Iraqi Christian leaders praised U.S. President Donald Trump’s administration this week for keeping the pledge to help victims of the Islamic State (ISIS/ISIL) genocide campaign against ethnoreligious minority groups in the Middle East.
“Our hopes are high now that this delegation will bring some changes. We especially appreciate the efforts of Vice President [Mike] Pence and USAID [U.S. Agency for International Development] to have them deeply involved in this situation,” Archbishop Bashar Warda of Iraqi Kurdistan’s capital Erbil told the Catholic News Service (CNS).
In October 2017, the Trump administration fulfilled the vice president’s promise to “stop funding ineffective relief efforts at the United Nations,” choosing instead to provide tens of millions of dollars directly through USAID to Christians, Yazidis, and other religious minorities in Iraq.
“USAID has provided $10 million to various charities, including Catholic Relief Services [CRS] and Heartland Alliance, to help Christians and Yazidis rebuild their homes, after multitudes were killed or driven out by IS in 2014 and subsequent years. Another $25 million has been pledged for the future,” the Christian Post noted on Wednesday.
Last month, Vice President Pence said about the Trump administration’s assistance for religious minorities in the Middle East, “We made some progress here in the first seven months. Across our administration, we have already devoted $110 million to this effort but there is much more work to be done. And, we are about that work.”
Bishop Warda thanked a visiting USAID delegation led by administrator Mark Green on July 1 for visiting the Christian Iraqi town of Qaraqosh and other areas devastated by ISIS.
“The message they sent was important: ‘We do care.’ The American government and the Americans do care about the fate of the Christians, Yazidis and the minorities and want to help,” the Iraqi bishop declared.
Under President Trump’s watch in December 2017, Iraqi Christians were able to celebrate Christmas in and around Mosul, the capital of Nineveh province, for the first time since ISIS lost its territorial caliphate.
Mosul, once considered ISIS’s largest stronghold in Iraq, is the historical homeland of the Christians in the region — long considered the cradle of Christendom.

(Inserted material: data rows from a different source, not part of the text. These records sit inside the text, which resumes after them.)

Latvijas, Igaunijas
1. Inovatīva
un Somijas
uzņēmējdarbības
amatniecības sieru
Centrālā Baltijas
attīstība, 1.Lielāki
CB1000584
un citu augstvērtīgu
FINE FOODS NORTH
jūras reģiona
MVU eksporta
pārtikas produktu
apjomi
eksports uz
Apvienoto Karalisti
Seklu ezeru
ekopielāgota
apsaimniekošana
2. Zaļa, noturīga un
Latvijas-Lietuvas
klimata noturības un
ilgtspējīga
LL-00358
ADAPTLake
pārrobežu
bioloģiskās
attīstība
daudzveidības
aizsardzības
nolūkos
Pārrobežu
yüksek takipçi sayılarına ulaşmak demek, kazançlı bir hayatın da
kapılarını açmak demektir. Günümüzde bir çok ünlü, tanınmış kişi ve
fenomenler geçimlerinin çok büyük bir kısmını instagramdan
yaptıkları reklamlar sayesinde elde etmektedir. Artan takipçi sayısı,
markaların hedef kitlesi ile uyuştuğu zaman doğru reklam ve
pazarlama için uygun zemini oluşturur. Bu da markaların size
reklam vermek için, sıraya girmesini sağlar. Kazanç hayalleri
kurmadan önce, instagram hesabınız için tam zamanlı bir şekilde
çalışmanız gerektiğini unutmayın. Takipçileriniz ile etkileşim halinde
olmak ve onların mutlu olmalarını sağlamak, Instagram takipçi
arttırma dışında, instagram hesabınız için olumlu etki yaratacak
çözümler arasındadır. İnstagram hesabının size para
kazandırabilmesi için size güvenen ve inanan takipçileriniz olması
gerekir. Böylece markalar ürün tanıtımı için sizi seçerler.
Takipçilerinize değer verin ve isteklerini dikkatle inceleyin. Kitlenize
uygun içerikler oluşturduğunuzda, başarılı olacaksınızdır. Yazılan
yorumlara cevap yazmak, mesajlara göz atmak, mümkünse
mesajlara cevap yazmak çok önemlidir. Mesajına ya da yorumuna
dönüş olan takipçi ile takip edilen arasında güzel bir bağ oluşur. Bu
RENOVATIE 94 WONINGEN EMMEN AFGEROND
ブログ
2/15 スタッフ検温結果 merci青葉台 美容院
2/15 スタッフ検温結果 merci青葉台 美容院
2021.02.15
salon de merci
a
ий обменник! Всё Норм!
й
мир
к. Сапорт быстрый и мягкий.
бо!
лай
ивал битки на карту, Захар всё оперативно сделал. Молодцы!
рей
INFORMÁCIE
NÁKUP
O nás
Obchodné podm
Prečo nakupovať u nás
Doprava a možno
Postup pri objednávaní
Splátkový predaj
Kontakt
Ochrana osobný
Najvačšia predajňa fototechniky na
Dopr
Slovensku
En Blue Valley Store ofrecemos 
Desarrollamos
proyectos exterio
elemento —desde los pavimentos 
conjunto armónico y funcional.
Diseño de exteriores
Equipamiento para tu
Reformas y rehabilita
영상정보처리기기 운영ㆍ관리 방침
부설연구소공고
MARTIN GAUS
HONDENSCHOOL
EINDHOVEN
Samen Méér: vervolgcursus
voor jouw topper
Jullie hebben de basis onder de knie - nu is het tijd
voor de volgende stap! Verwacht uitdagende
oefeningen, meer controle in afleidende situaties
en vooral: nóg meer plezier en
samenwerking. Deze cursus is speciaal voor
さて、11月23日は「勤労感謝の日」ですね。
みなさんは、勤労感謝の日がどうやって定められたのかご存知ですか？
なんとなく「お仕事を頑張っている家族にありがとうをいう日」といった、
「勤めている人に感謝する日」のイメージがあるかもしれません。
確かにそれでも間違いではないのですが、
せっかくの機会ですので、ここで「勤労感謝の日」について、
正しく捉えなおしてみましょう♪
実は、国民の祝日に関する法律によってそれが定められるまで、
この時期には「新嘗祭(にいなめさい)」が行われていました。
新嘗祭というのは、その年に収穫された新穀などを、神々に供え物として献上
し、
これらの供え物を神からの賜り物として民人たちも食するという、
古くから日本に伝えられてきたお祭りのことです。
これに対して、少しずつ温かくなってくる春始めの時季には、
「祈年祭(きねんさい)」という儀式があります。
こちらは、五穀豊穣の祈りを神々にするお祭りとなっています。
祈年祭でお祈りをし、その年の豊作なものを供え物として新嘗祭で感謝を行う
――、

While campaigning for president, Trump, who identifies as a Presbyterian, pledged to defend Christians across the world, particularly in the Middle East.

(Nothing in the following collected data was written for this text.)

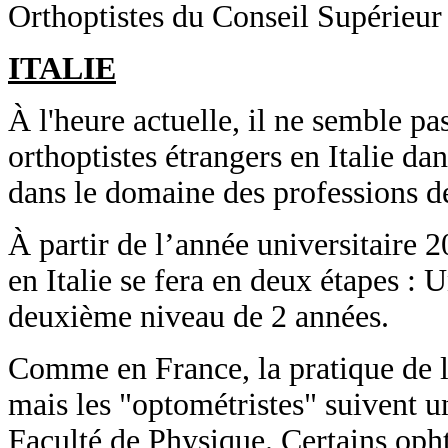
Orthoptistes du Conseil Supérieur
ITALIE
À l'heure actuelle, il ne semble pa
orthoptistes étrangers en Italie d
dans le domaine des professions de
À partir de l’année universitaire 
en Italie se fera en deux étapes : 
deuxième niveau de 2 années.
Comme en France, la pratique de l'
mais les "optométristes" suivent u
Faculté de Physique. Certains opht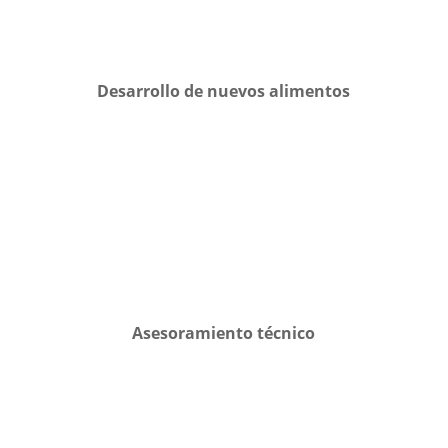
Desarrollo de nuevos alimentos
Asesoramiento técnico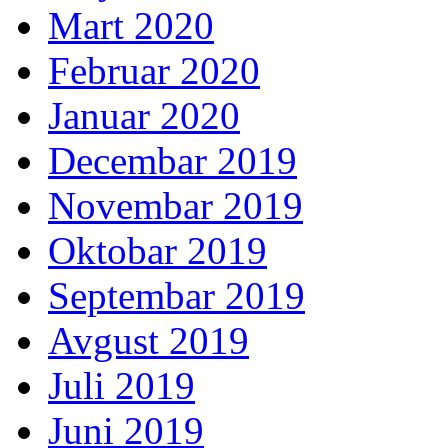
Mart 2020
Februar 2020
Januar 2020
Decembar 2019
Novembar 2019
Oktobar 2019
Septembar 2019
Avgust 2019
Juli 2019
Juni 2019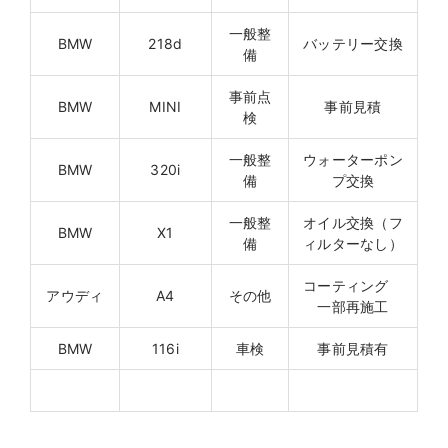
一般整
BMW
218d
バッテリー交換
備
事前点
BMW
MINI
事前見積
検
一般整
ウォーターポン
BMW
320i
備
プ交換
一般整
オイル交換（フ
BMW
X1
備
ィルターなし）
コーティング
アウディ
A4
その他
一部再施工
BMW
116i
車検
事前見積有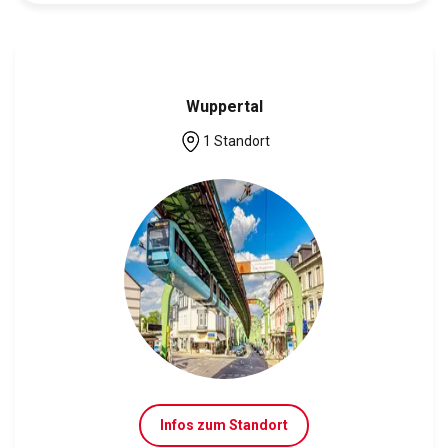
Wuppertal
1 Standort
Infos zum Standort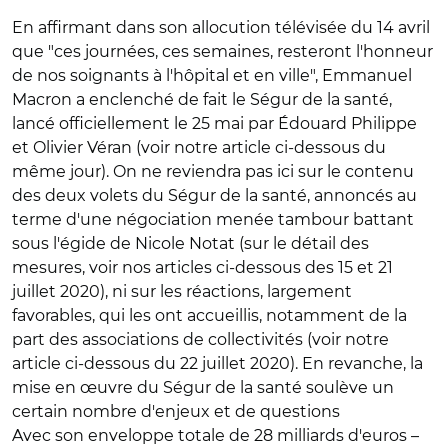
En affirmant dans son allocution télévisée du 14 avril
que "ces journées, ces semaines, resteront l'honneur
de nos soignants à l'hôpital et en ville", Emmanuel
Macron a enclenché de fait le Ségur de la santé,
lancé officiellement le 25 mai par Édouard Philippe
et Olivier Véran (voir notre article ci-dessous du
même jour). On ne reviendra pas ici sur le contenu
des deux volets du Ségur de la santé, annoncés au
terme d'une négociation menée tambour battant
sous l'égide de Nicole Notat (sur le détail des
mesures, voir nos articles ci-dessous des 15 et 21
juillet 2020), ni sur les réactions, largement
favorables, qui les ont accueillis, notamment de la
part des associations de collectivités (voir notre
article ci-dessous du 22 juillet 2020). En revanche, la
mise en œuvre du Ségur de la santé soulève un
certain nombre d'enjeux et de questions
Avec son enveloppe totale de 28 milliards d'euros –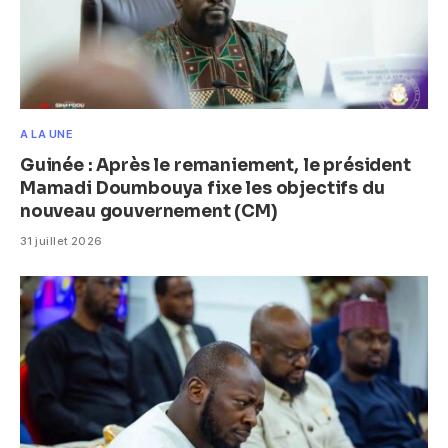
A LA UNE
Guinée : Après le remaniement, le président
Mamadi Doumbouya fixe les objectifs du
nouveau gouvernement (CM)
31 juillet 2026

Echoing its predecessor, the Trump administration has recognized that ISIS committed “genocide” against Christians and other religious minorities in Iraq and Syria.
The Nineveh Plain, once home to the largest concentration of Christians and other religious minority groups in the region, is also considered the cradle of Christianity.

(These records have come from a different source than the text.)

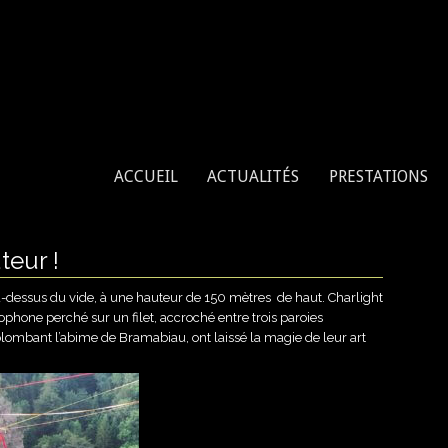
enne, tissu aérien, cerceau aérien
ACCUEIL
ACTUALITÉS
PRESTATIONS
teur !
-dessus du vide, à une hauteur de 150 mètres de haut. Charlight
phone perché sur un filet, accroché entre trois paroies
plombant l’abime de Bramabiau, ont laissé la magie de leur art
.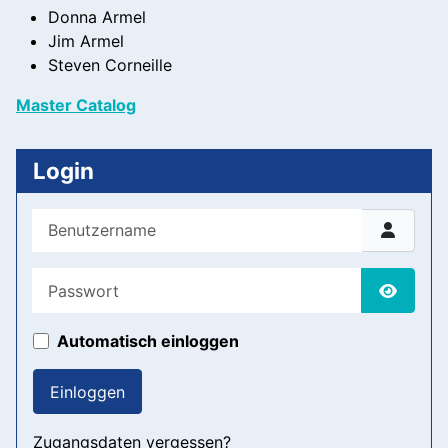
Donna Armel
Jim Armel
Steven Corneille
Master Catalog
Login
Benutzername
Passwort
Passwor
Automatisch einloggen
Einloggen
Zugangsdaten vergessen?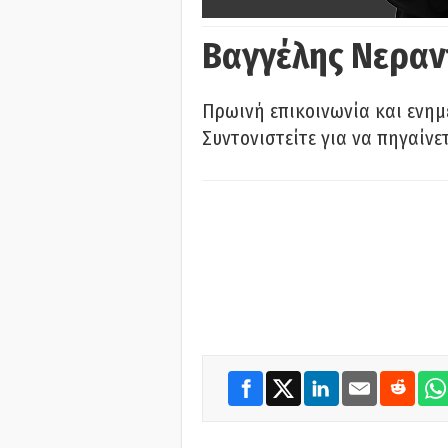
Βαγγέλης Νεραν
Πρωινή επικοινωνία και ενημ
Συντονιστείτε για να πηγαίνε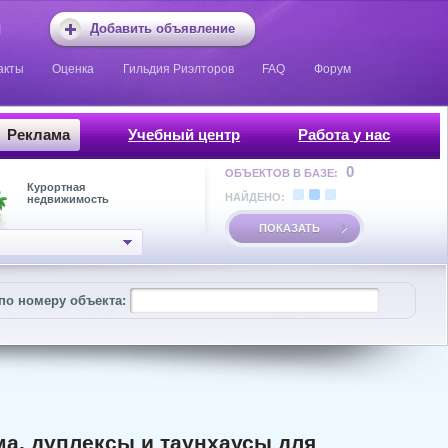
Добавить объявление
акты
Оценка
Гильдия Риэлторов
FAQ
Форум
Реклама
Учебный центр
Работа у нас
0
ОБЪЕКТОВ В БАЗЕ:
Курортная
НАЙДЕНО:
недвижимость
ПОКАЗАТЬ
по номеру объекта:
а, дуплексы и таунхаусы для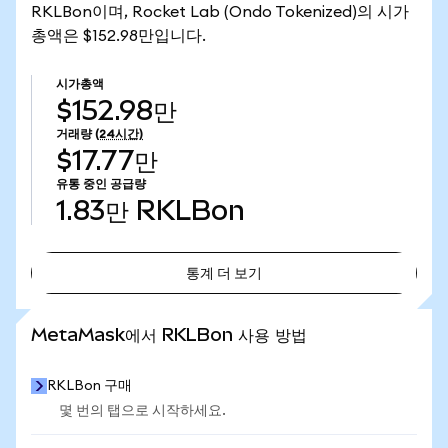
RKLBon이며, Rocket Lab (Ondo Tokenized)의 시가
총액은 $152.98만입니다.
시가총액
$152.98만
거래량
(24시간)
$17.77만
유통 중인 공급량
1.83만
RKLBon
통계 더 보기
통계 더 보기
MetaMask에서 RKLBon 사용 방법
RKLBon 구매
몇 번의 탭으로 시작하세요.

Although ISIS has been pushed out nearly all of Iraq into small pockets of territory in Syria, Iraqi Christians are pleading for assistance to rebuild their homes and infrastructure.
“The time should be now, and the help should be immediate and effective. Foremost, is the need to rebuild houses, so there is a community to go back to and be there,” Warda proclaimed.
Various Christian leaders and analysts have repeatedly warned that without assistance, the Christian community in Iraq will disappear.
Referring to U.S. aid, Kevin Hartigan, the CRS regional director for Europe and the Middle East, noted that the funds would “support the peaceful and successful return of minorities in Nineveh, by providing livelihood opportunities to youth from diverse returnee communities and mobilizing faith leaders to promote tolerance and reconciliation.”
“Along with the vital support we get from the Catholic community in the United States, the generous, constant and flexible funding we receive from the U.S. government has enabled CRS and Caritas Iraq to provide education and trauma healing for children, shelter and financial assistance to Iraqis of all faiths, on a large scale,” he added.